Ancient Hebrew's closest relations are other Canaanite languages such as Phoenecian, Moabite, Ammonite, Edomite and the likes. Modern Hebrew has also had a lot of influence in pronunciation, vocabulary and grammar from various European languages and is a very different animal from Classical Hebrew as in many ways it had to be reconstructed.
Aramaic is also not one monolithic language either, but rather a language family with hundreds of members (traditionally called "dialects"),
many of which are not mutually intelligible or even written using the same alphabet.

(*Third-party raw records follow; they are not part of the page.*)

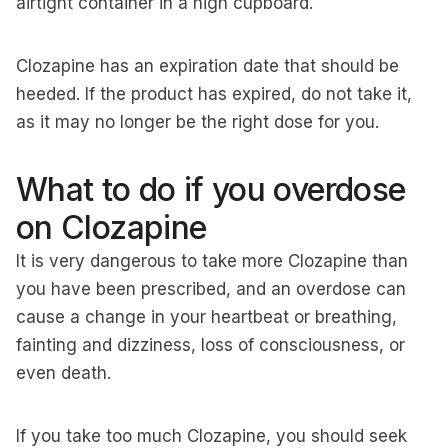
airtight container in a high cupboard.
Clozapine has an expiration date that should be
heeded. If the product has expired, do not take it,
as it may no longer be the right dose for you.
What to do if you overdose
on Clozapine
It is very dangerous to take more Clozapine than
you have been prescribed, and an overdose can
cause a change in your heartbeat or breathing,
fainting and dizziness, loss of consciousness, or
even death.
If you take too much Clozapine, you should seek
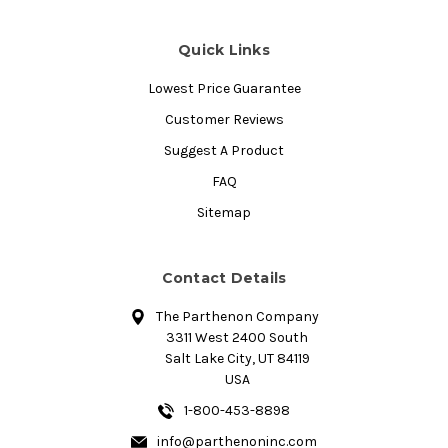
Quick Links
Lowest Price Guarantee
Customer Reviews
Suggest A Product
FAQ
Sitemap
Contact Details
The Parthenon Company
3311 West 2400 South
Salt Lake City, UT 84119
USA
1-800-453-8898
info@parthenoninc.com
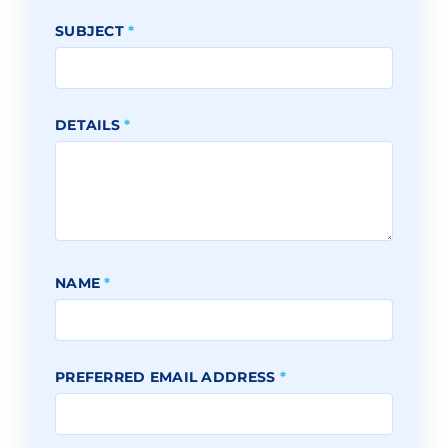
SUBJECT
*
DETAILS
*
NAME
*
PREFERRED EMAIL ADDRESS
*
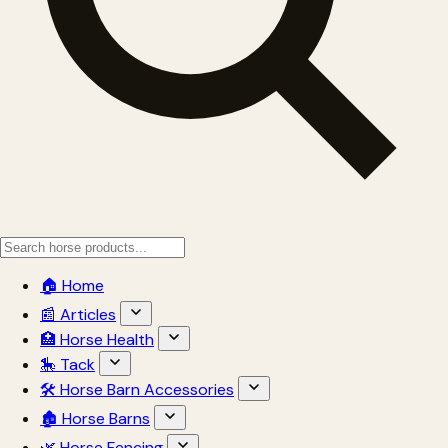
🏠 Home
📰 Articles
🏥 Horse Health
🎠 Tack
🛠 Horse Barn Accessories
🏚 Horse Barns
🌿 Horse Fencing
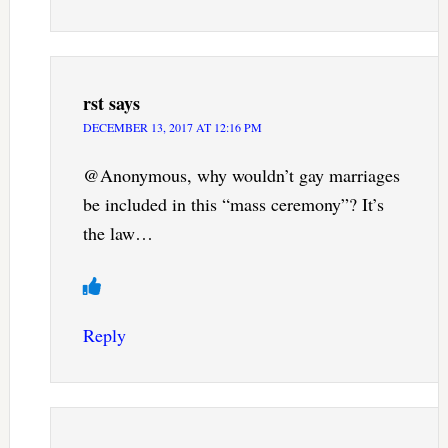
rst
says
DECEMBER 13, 2017 AT 12:16 PM
@Anonymous, why wouldn’t gay marriages
be included in this “mass ceremony”? It’s
the law…
Reply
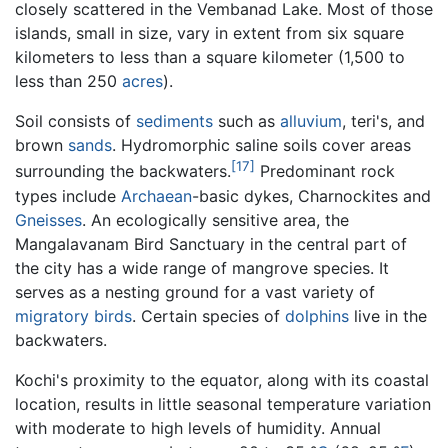
closely scattered in the Vembanad Lake. Most of those
islands, small in size, vary in extent from six square
kilometers to less than a square kilometer (1,500 to
less than 250
acres
).
Soil consists of
sediments
such as
alluvium
, teri's, and
brown
sands
. Hydromorphic saline soils cover areas
[17]
surrounding the backwaters.
Predominant rock
types include
Archaean
-basic dykes, Charnockites and
Gneisses
. An ecologically sensitive area, the
Mangalavanam Bird Sanctuary in the central part of
the city has a wide range of mangrove species. It
serves as a nesting ground for a vast variety of
migratory birds
. Certain species of
dolphins
live in the
backwaters.
Kochi's proximity to the equator, along with its coastal
location, results in little seasonal temperature variation
with moderate to high levels of humidity. Annual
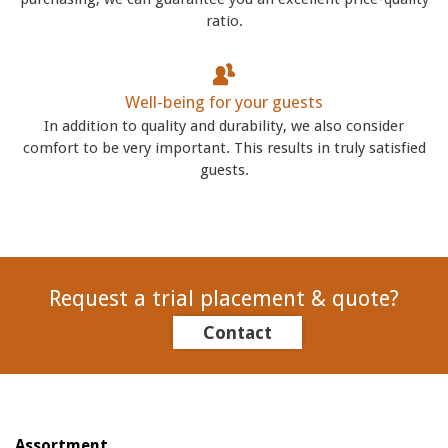
ratio.
Well-being for your guests
In addition to quality and durability, we also consider
comfort to be very important. This results in truly satisfied
guests.
Request a trial placement & quote?
Contact
Assortment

In a nutshell: Jewish Aramaic dialects, of course, are more intelligible to Hebrew speakers as vocabulary has been borrowed back and forth (for a quick example, "Bar Mitzvah" isn't Hebrew, it's Aramaic; if it were "100% Hebrew" it would have been "Ben Mitzvah") and this borrowing started back during the Exile to Babylon where the Jews were forced (as a matter of survival) to adopt Late Imperial Aramaic as their lingua franca.

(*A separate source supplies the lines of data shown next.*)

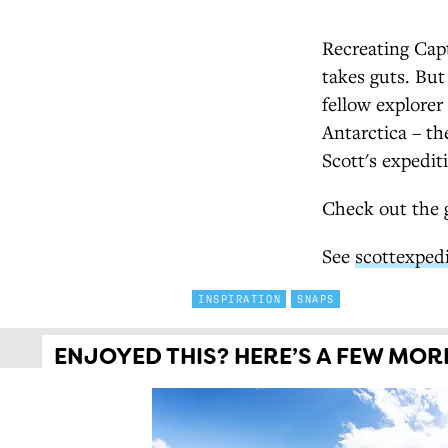
Recreating Capt
takes guts. But
fellow explorer
Antarctica – th
Scott's expedit
Check out the g
See
scottexped
INSPIRATION
SNAPS
ENJOYED THIS? HERE’S A FEW MORE 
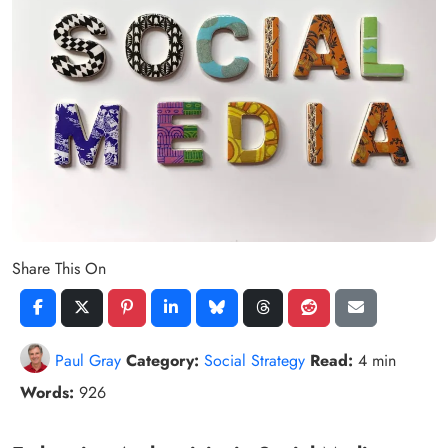
Share This On
Paul Gray
Category:
Social Strategy
Read:
4 min
Words:
926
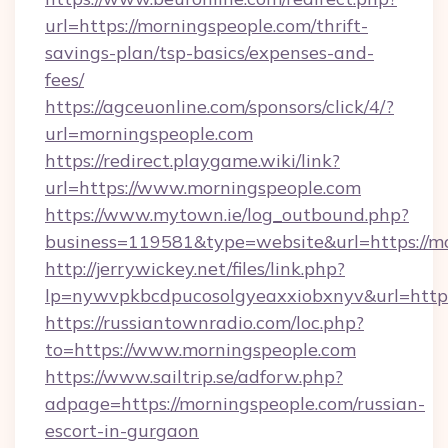
url=https://morningspeople.com/thrift-
savings-plan/tsp-basics/expenses-and-
fees/
https://agceuonline.com/sponsors/click/4/?
url=morningspeople.com
https://redirect.playgame.wiki/link?
url=https://www.morningspeople.com
https://www.mytown.ie/log_outbound.php?
business=119581&type=website&url=https://m
http://jerrywickey.net/files/link.php?
lp=nywvpkbcdpucosolgyeaxxiobxnyv&url=https
https://russiantownradio.com/loc.php?
to=https://www.morningspeople.com
https://www.sailtrip.se/adforw.php?
adpage=https://morningspeople.com/russian-
escort-in-gurgaon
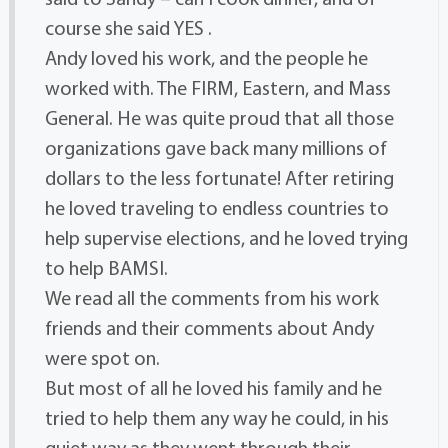
course she said YES .
Andy loved his work, and the people he
worked with. The FIRM, Eastern, and Mass
General. He was quite proud that all those
organizations gave back many millions of
dollars to the less fortunate! After retiring
he loved traveling to endless countries to
help supervise elections, and he loved trying
to help BAMSI.
We read all the comments from his work
friends and their comments about Andy
were spot on.
But most of all he loved his family and he
tried to help them any way he could, in his
quiet way as they went through their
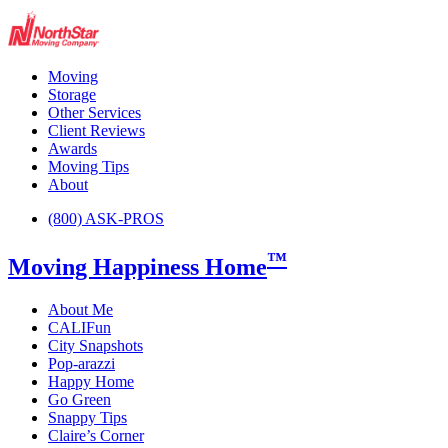
Moving
Storage
Other Services
Client Reviews
Awards
Moving Tips
About
(800) ASK-PROS
™
Moving Happiness Home
About Me
CALIFun
City Snapshots
Pop-arazzi
Happy Home
Go Green
Snappy Tips
Claire’s Corner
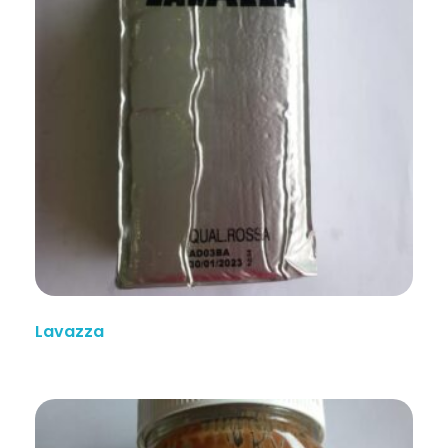
Lavazza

In later years, starting with the decline of the Persian Empire, Aramaic underwent a fracturing (much like Latin after the fall of Rome into romance languages) and each small pocket of dialects evolved separately from one-another. The split was even down religious lines as Jewish and Christian Aramaic dialects that grew up side-by-side in the same village became completely incomprehensible due to vocabulary and phonemic shifts in small increments over thousands of years.
However, between Aramaic and Hebrew (despite seeing whether the text is written in Syriac, Mandaic, or Nabatean Aramaic scripts, for example) there are generally the following 'readily spotted' differences:
-
Use of the Particle די (di) "Of" - In Hebrew you'd find של (shel) or the Construct state employed to denote genitive relationships. In Aramaic די (
di) (more often as a prefix ד (di-,de-,da-) or in older dialects spelled זי (
di)) is used for a variety of things from denoting genitive relationships to possession to introducing direct speech.
-
The Emphatic form - How definite nouns are constructed. In Hebrew it's the prefix ה (
ha-) where in Aramaic it's the suffix א (
-a). In later Eastern dialects, the Emphatic form lost its definiteness and became the base form for words, definiteness usually denoted by a proleptic suffix plus די (di) (for example, טורה דמלכתא (
turah d'malktha) "the queen's mountain" literally "her mountain, that of the queen"). In some modern dialects, such as Turoyo, they have re-invented a separate definite article and place it upon the Emphatic.
-
Plural Nouns - In Hebrew you generally get ים (
-im) for the masculine and ות (
-ot,-oth,-os) for the feminine endings. In Aramaic they are (depending on dialect) ין (
-in) in the Absolute or יא (
-aya) or א (
-e) in the Emphatic for the masculine and ת (
-ath) in the Absolute or תא (
-ata,
-atha) in the Emphatic for the Feminine.
-
Pronouns - In Hebrew we find אני (
ani) "I", אנחנו/אנו (
anahnu/anu) "we", אתם (
atem) "you" [masc.], הם/הן (
hem [masc.],hen [fem.]) "they." Where in Aramaic we see אנא/אנה (
ana,ena,anah) "I", אנחנה/אנחנא/אנחנן/חנן/אנן (
enahnah,enahna,enahnan,hnan,enan) "we", אתון (
atun) "you" [masc.], הנון/הנין (
henun [masc.],
henen [fem.]). Posessive and demonstrative pronouns are also different.
And where there are a heck of a lot more (like I said, these are the quickest to spot).